Yes, my husband has been looking at displacement/length ratio, sail area/displacement ratio, ballast ratio, length/beam ratio, capsize screening factor, motion comfort ratio, power/displacement ratio, and design hull speed! He knows these aren't absolutes but it is a good way to compare different boats.
By the way, our main intent is for cruising, not racing.
Certainly all those different specs help to get a better idea of what to expect out of a boat, as long as you know how to interpret the differences.
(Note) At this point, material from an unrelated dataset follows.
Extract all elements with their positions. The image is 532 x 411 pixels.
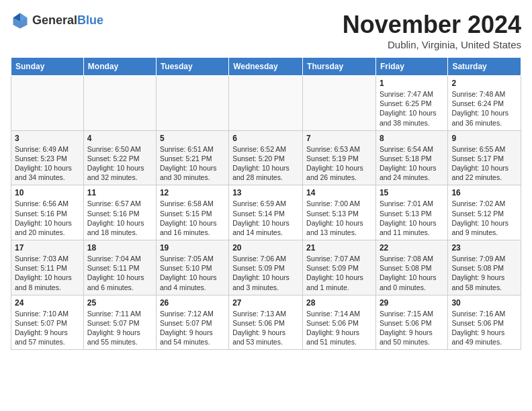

When it comes to performance, PHRF handicaps are a reasonable reflection of what you can expect from a boat. They already take into account things like SA/D ratio, waterline, keel type etc. In order to produce that number. Even if you don't plan on racing, there is something to be said for having a more performance oriented cruiser. Typically you are going to find they are lighter, and have more powerful sail plans, which makes them more lively and enjoyable to sail than a heavy cruiser. A lot of cruisers need quite a bit more wind before they come into their element.
Of course much of it depends on where you intend to sail. Where I live the winds are often light in the summer. I can't tell you how many times we have been having a lovely sail, and all around us the heavy cruisers are motoring, because they just need more wind to get going.on the other hand if you sail in a windy area you might like having a stiffer boat that doesn't get overpowered easily.
Unfortunately some production cruisers place more emphasis on interior luxuries than on sailing performance. Catalinas walk that thin line between the two. They are roomy and comfy, but their sailing performance is pretty average. Not terrible, just not particularly noteworthy. (No offense to Catalina owners! It's just one man's opinion!)
It's all about priorities. Is it more important to have that little extra luxury when you are at your destination, or is the journey more important? It's about find the right balance for YOU!